EDIT: Okay the blog has more to be added. Of course, like I knew deep inside no matter how much I tried to deny it, Jeffery WOULD confront me about him and Kristi being together.
Jeffery: hey
uh
u arent upset about me and kristi going out right?
o-o
me: Truthfully?
A little. But I kind of feel like a birdy inside. as in free.
So I'll accept it >:]
Jeffery: :l
okay
are u surreee?
me: Yes.
If you feel guilty I'll kill you.
Jeffery: i feel guilty
D:
me: Would you have preferred if I lied?
Jeffery: idk
😮
ah nvm
:#
*:3
NOTHING HAPPENED
=GREATWALLOFCHINA=
me: ……..
okay well look at it this way:
You and me were bound to die. I mean. We were both too awkward. Talking was awkward. Being in the same room was awkward.
But you and Kristi are pretty comfortable around each other.
so I'm fine with the hook up 😮
Jeffery: okay
sorry if i did anything awkward
><
or if i did make u upset at some point in time
:l
gtg
So it's officially OFFICIALLY over. I BURN. I PINE. I PER– oh screw that shit. I'm discussing this with Sunny. He, not knowing at the time that Jeffery and Kristi are dating, was telling me how Adrian and Samuel (friends of ours, in a rocky relationship due to Adrian's feeling uncomfortable with Kristi jumping all over Samuel) was reassured that she and Samuel could have a firm relationship.
"First, because they actually had a normal conversation. Second, because Kristi liked someone else."
I filled him in about Kristi and Jeffery and he seriously spazzed. "It's funny…The previous predictions of Samuel and Adrian have instead happened upon you….." His predictions were that Kristi and Samuel would shack up and Adrian would be left behind.
Funny. I never realized that. But I'm glad that my already dying relationship could be used to help bandage a wounded one.
-sigh-
12 Comments
<3
wtfJeffery?
Now I’m killing that fucker. You can sleep in my bed if you want tonight<3
Note to self: Stay away from Connie.
lol Nass. Would it be weird if I said that what I wanted most for the past few months is for someone to actually HUG me? Like full-armed hug.

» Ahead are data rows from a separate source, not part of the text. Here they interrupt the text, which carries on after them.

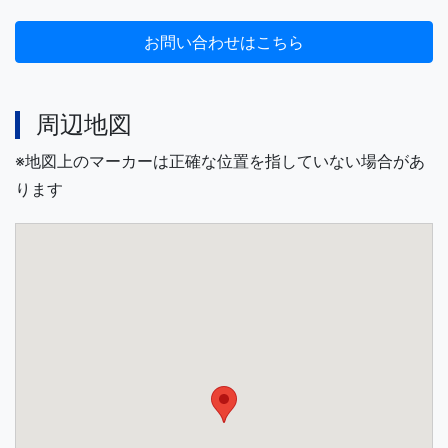
周辺地図
※地図上のマーカーは正確な位置を指していない場合があ
ります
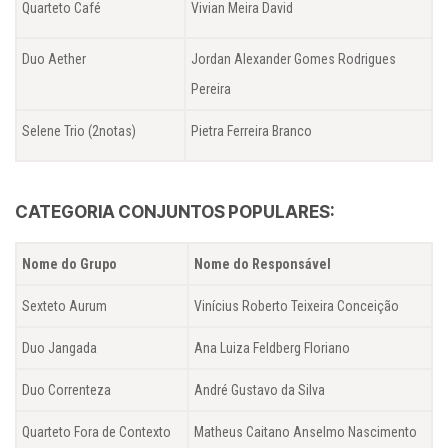
Quarteto Café
Vivian Meira David
Duo Aether
Jordan Alexander Gomes Rodrigues
Pereira
Selene Trio (2notas)
Pietra Ferreira Branco
CATEGORIA CONJUNTOS POPULARES:
Nome do Grupo
Nome do Responsável
Sexteto Aurum
Vinícius Roberto Teixeira Conceição
Duo Jangada
Ana Luiza Feldberg Floriano
Duo Correnteza
André Gustavo da Silva
Quarteto Fora de Contexto
Matheus Caitano Anselmo Nascimento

So yer. I’d pass on the bed, but I would like to accept a e-hug? 😀
@Froggy: …why? D:
So yer. I’d pass on the bed, but I would like to accept a e-hug? 😀
@Froggy: …why? D:
– appropriate hug-
I’ll save the dirtiness until AFTER I kill Jeffery and that other Mike kid.
Papa Lee is always here for you conniepoo D:
I will always love you Conners <3
Orite. Lee. I meant to add onto, “But, hey. I’ll find someone new :D” with “LEE START DRIVING” but then I did the stupid sappy “farewell address” and forgot to continue with the previous sentence.
Lol, it’s funny seeing a high school kid dating a middle school kid, especially if the middle school kid is 12.
Like, I’m here driving cars and you’re there playing with legos.
They’re eternally grateful for you, I guess.
We all get by .
Sorry boutwhat happened.
It’ll be alright, tis life, my friend. You have to endure through the bad times to truly appreciate the good.